The real-world gap in AI diagnostic skills
The study highlights several challenges faced by AI clinicians:
- Difficulty asking relevant questions during patient history-taking
- Missing critical information scattered throughout conversations
- Struggling to synthesize unstructured data into accurate diagnoses
- Reduced performance in dynamic exchanges compared to structured formats
These limitations highlight the need for more realistic training and evaluation methods before deploying AI tools in clinical settings.
Strategies to improve AI’s clinical performance
To address these gaps, the researchers propose several strategies for optimizing AI tools:
- Training models with open-ended, conversational datasets to reflect real-world interactions
- Enhancing capabilities to extract key information from unstructured inputs
- Developing systems that integrate textual data with non-textual inputs like images or lab results
- Incorporating nonverbal cues such as tone and body language into AI design
CRAFT-MD itself exemplifies innovation by using an AI agent to simulate patient interactions and evaluate diagnostic accuracy efficiently. This method processed thousands of conversations within hours while minimizing risks to real patients.

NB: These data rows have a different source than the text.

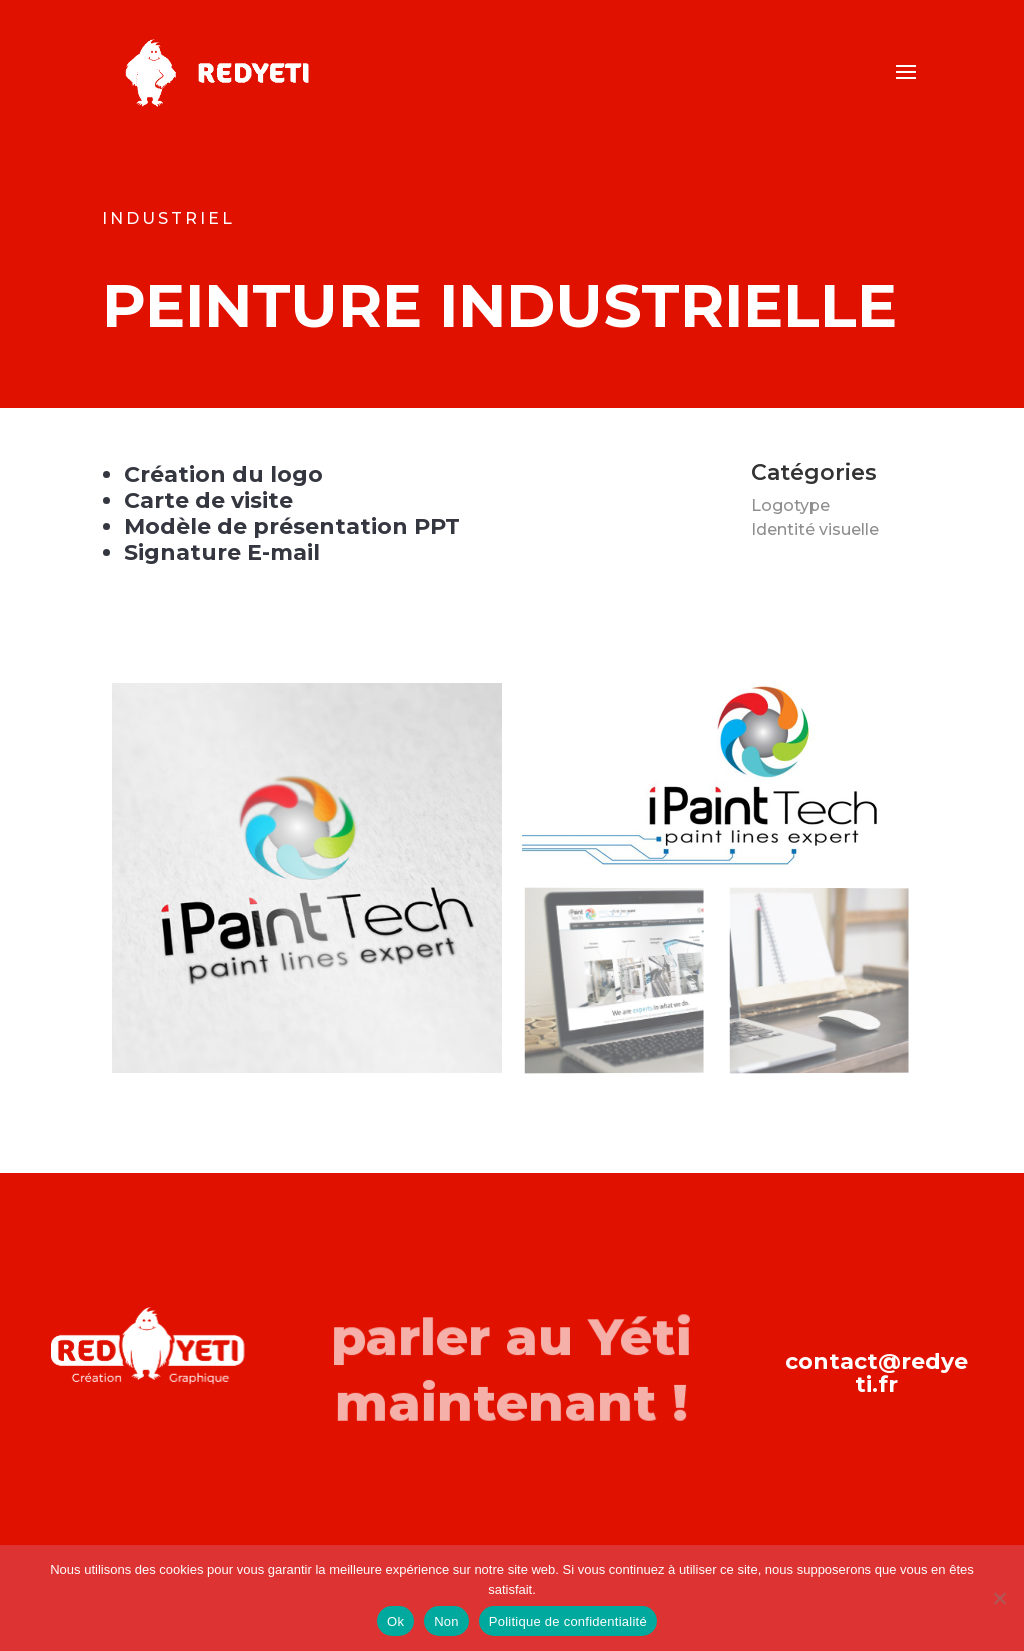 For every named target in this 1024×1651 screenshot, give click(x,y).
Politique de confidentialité (568, 1621)
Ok (395, 1621)
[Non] (999, 1598)
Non (446, 1621) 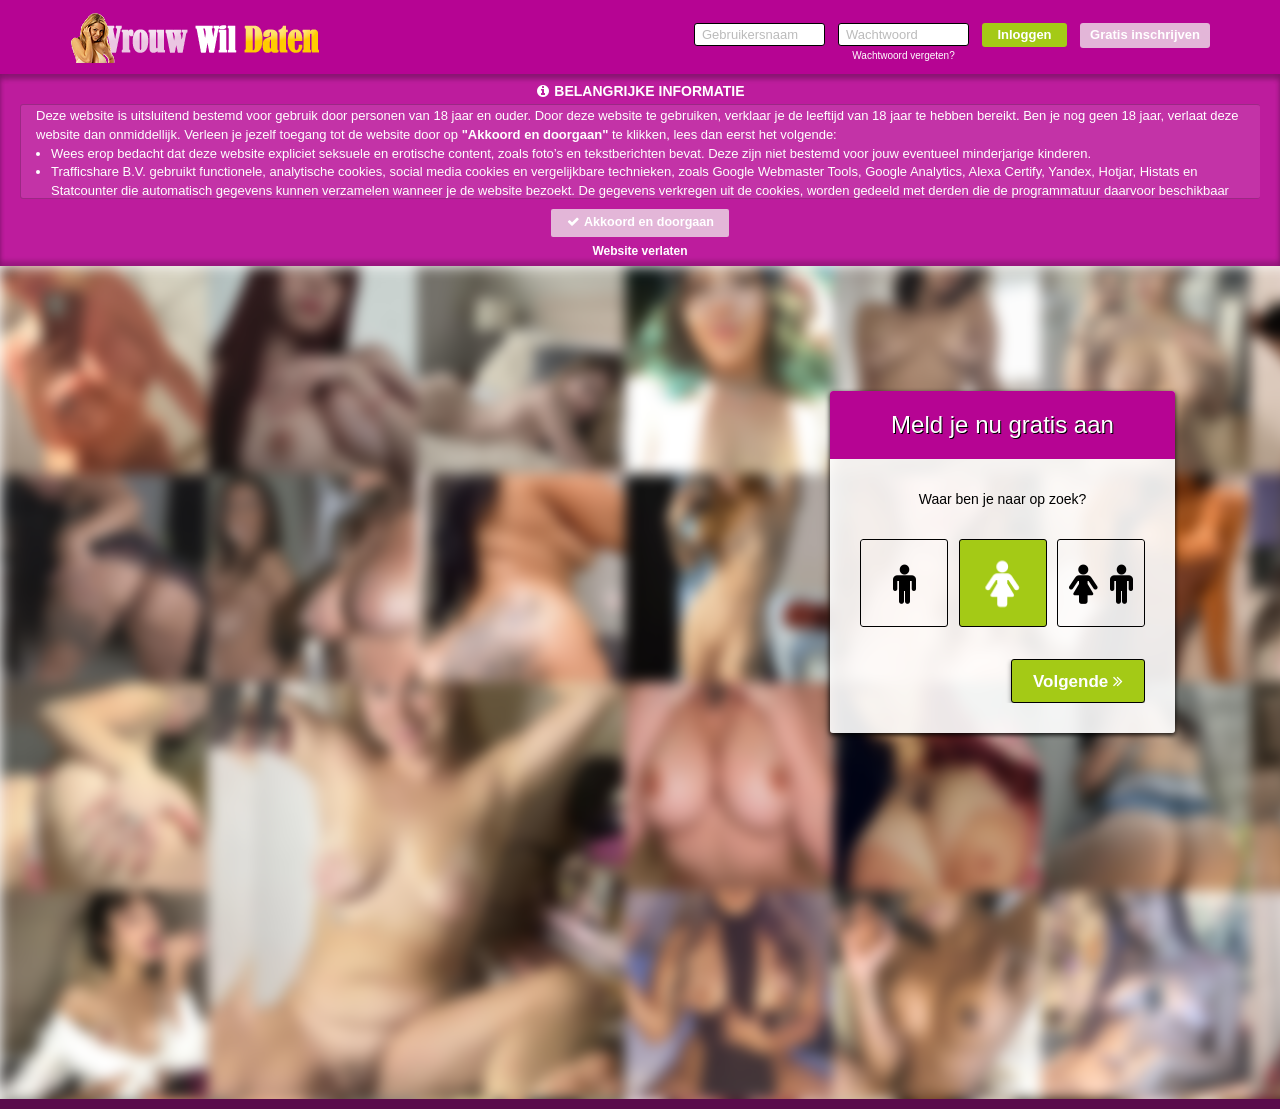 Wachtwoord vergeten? (903, 55)
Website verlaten (639, 252)
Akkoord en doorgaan (640, 222)
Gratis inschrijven (1145, 34) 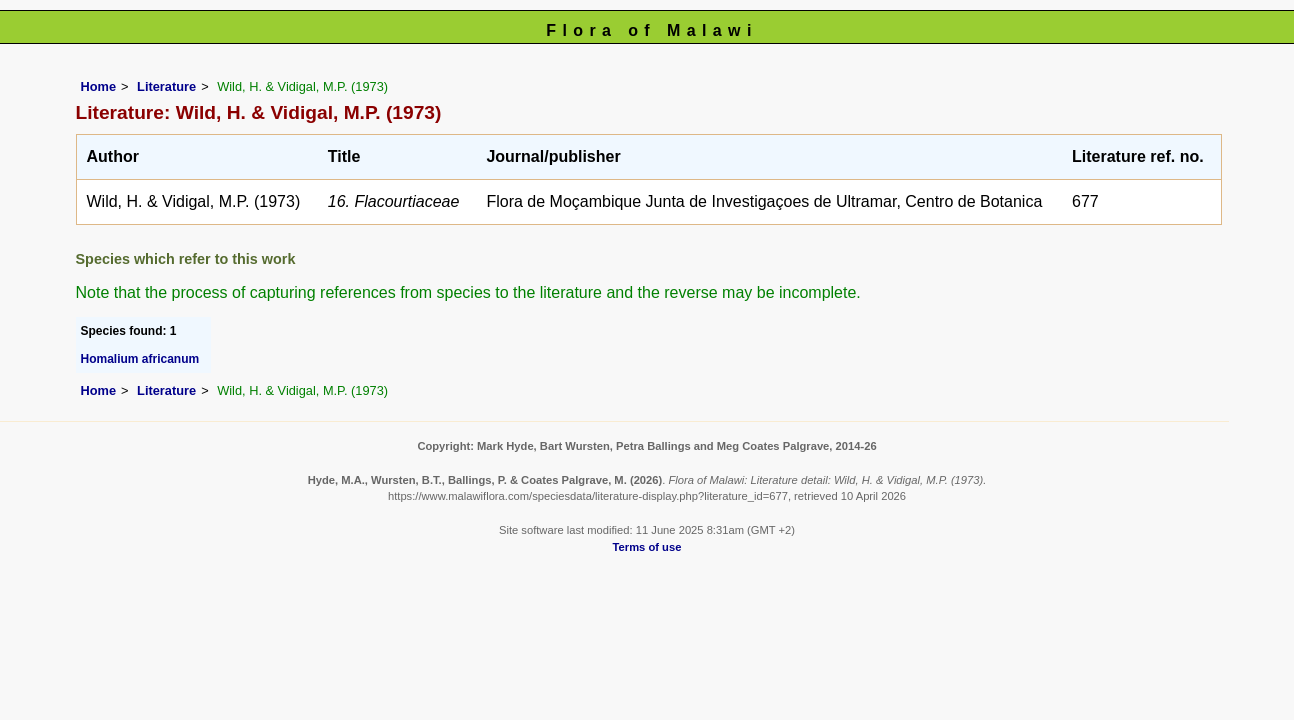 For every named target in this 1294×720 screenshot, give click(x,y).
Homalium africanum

“As a physician-scientist, I am interested in AI models that can augment clinical practice effectively and ethically,” said co-senior author Roxana Daneshjou from Stanford University.
The study highlights the importance of aligning AI tools with the complexities of actual medical practice before widespread deployment. By addressing these challenges, researchers hope to pave the way for more reliable and effective AI applications in healthcare settings.